**EXERCISE OBJECTIVE:**
Starting at the line that contains "Capped turrets help prevent accidental", output each line through the end of the data exactly, and nothing more.

(Page-level text extractions)
········

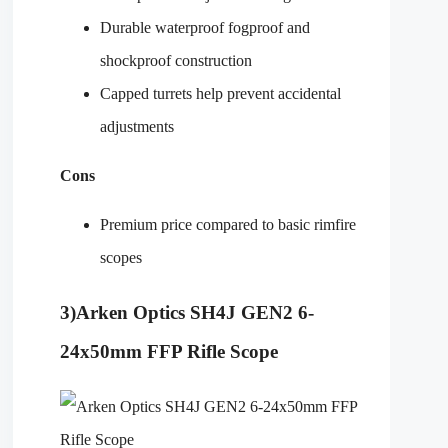
Durable waterproof fogproof and
shockproof construction
Capped turrets help prevent accidental
adjustments
Cons
Premium price compared to basic rimfire
scopes
3)
Arken Optics SH4J GEN2 6-
24x50mm FFP Rifle Scope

········

**THE COMPLETED TASK:**
Capped turrets help prevent accidental
adjustments
Cons
Premium price compared to basic rimfire
scopes
3)
Arken Optics SH4J GEN2 6-
24x50mm FFP Rifle Scope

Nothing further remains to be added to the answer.